FIG. 6 is a diagram for explaining an operation when the power supply system 200 is in an internal power supply boosting supply mode.

[Explanation of symbols]

 Reference Signs List 10 digital camera 20 imaging unit 40 imaging control unit 60 processing unit 100 display unit 110 operation unit 200 power supply system 202, 204, 206, 208 FET 214 coil 216 diode 230 DC terminal 250 lithium ion battery 270 AC adapter 300 control unit

──────────────────────────────────────────────────の Continued on the front page (51) Int.Cl. ⁷ Identification symbol FI Theme coat ゛ (Reference) H02J 7/00 H02J 7/00 H H02M 3/155 H02M 3/155 HF Term (Reference) 5C022 AA13 AB40 AC69 AC73 5G003 AA01 BA01 CA11 CC02 DA07 GA01 GB03 GC05 5G065 AA01 AA08 DA02 DA06 DA07 EA02 EA06 GA06 HA01 HA16 JA07 LA07 MA10 NA03 NA06 5H030 AA01 BB01 5H730 AA14 AA15 AS01 AS04 AS05 AS08 AS17 AS19 BB13 BB14 BB13 BB14 BB13 BB14

Claims (5)

[Claims] 1. A power supply system for switching power from an external power supply outside a device and an internal power supply provided inside the device to a load of the device, wherein one end is connected to the external power supply and the other end is connected to the internal power supply. A voltage adjustment switch element that is connected to the positive electrode and the load and adjusts a voltage supplied to the load by a switching operation; and a control unit that controls a switching operation of the voltage adjustment switch element. In the external power supply mode in which the power of the external power supply is supplied to the load, the voltage adjustment switch element performs a switching operation so as to have a voltage required from the load, and the power of the external power supply is supplied to the internal power supply. In the internal power supply charging mode for charging the internal power supply by supplying
A power supply system, wherein the voltage adjustment switch element performs a switching operation so as to have a voltage necessary for charging the internal power supply. 2. The power supply system according to claim 2, further comprising: a coil element connected in series between the voltage adjustment switch element and the load.

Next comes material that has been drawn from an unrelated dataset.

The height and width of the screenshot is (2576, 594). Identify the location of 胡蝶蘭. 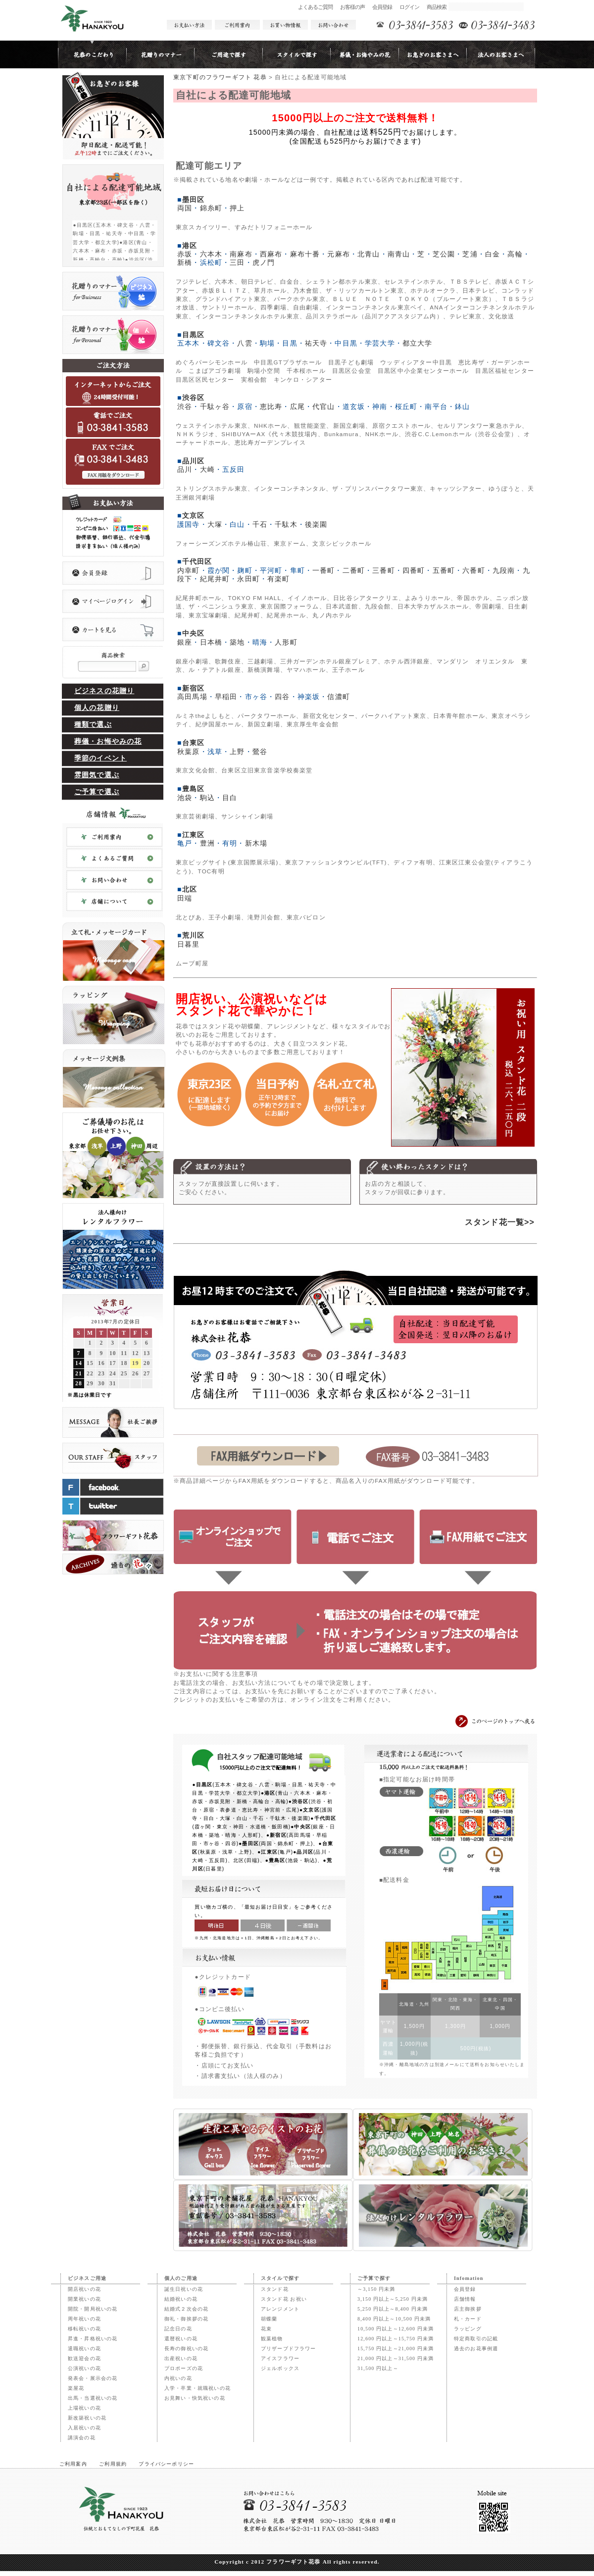
(269, 2319).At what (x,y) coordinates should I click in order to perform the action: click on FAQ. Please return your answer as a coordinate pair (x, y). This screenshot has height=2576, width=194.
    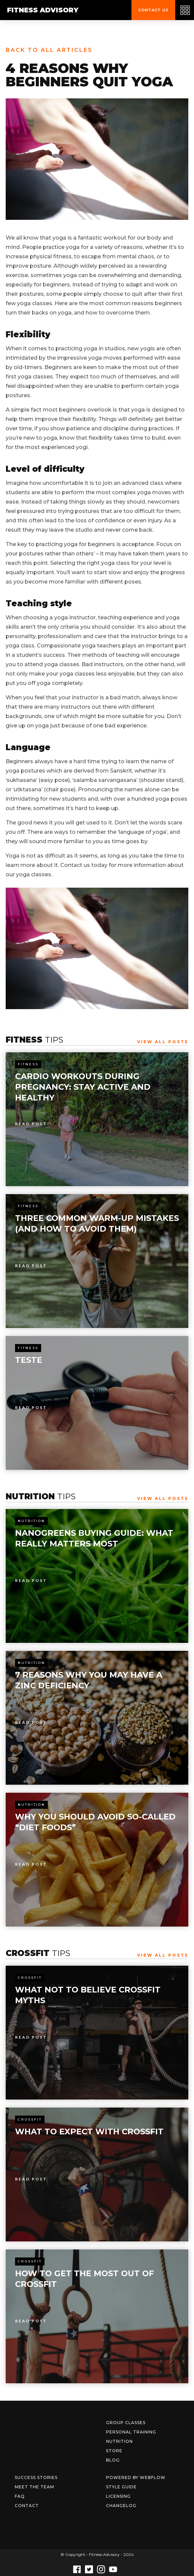
    Looking at the image, I should click on (20, 2496).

In the external power supply mode, the control unit controls the power supply system to function as a switching regulator. 2. The power supply system according to claim 1, wherein the voltage control switch element is controlled. 3. The internal power supply charging mode, wherein the control unit controls the voltage adjustment switch element such that the power supply system functions as a series regulator or a switching regulator. A power supply system according to claim 1. 4. A diode element having one end connected to the external power supply, the other end connected to the coil element, and a diode element provided in parallel with the voltage adjustment switch element, and one end connected to the diode element and the coil element. A second switch element, wherein the control unit is configured to switch the coil element, the diode element, and a switching operation of the second switch element from the internal power supply to the external power supply, 4. The power supply system according to claim 2, wherein the power supply voltage is boosted and supplied. 5. An imaging apparatus for capturing an image, wherein power is switched from an external power supply external to the imaging apparatus and an internal power supply provided inside the imaging apparatus to a load of the imaging apparatus. A power supply system, the power supply system having one end connected to the external power supply and the other end connected to the internal power supply and the load, and a voltage adjustment switch element for adjusting a voltage supplied to the load by a switching operation; A control unit for controlling a switching operation of the voltage adjustment switch element, wherein the control unit is configured to control a voltage required by the load in an external power supply mode in which power of the external power is supplied to the load. The voltage adjusting switch element is operated to perform a switching operation so that the power of the external power supply is supplied to the internal power supply to charge the internal power supply. In the power charging mode,
An imaging apparatus, wherein the voltage adjustment switch element performs a switching operation so as to have a voltage necessary for charging the internal power supply.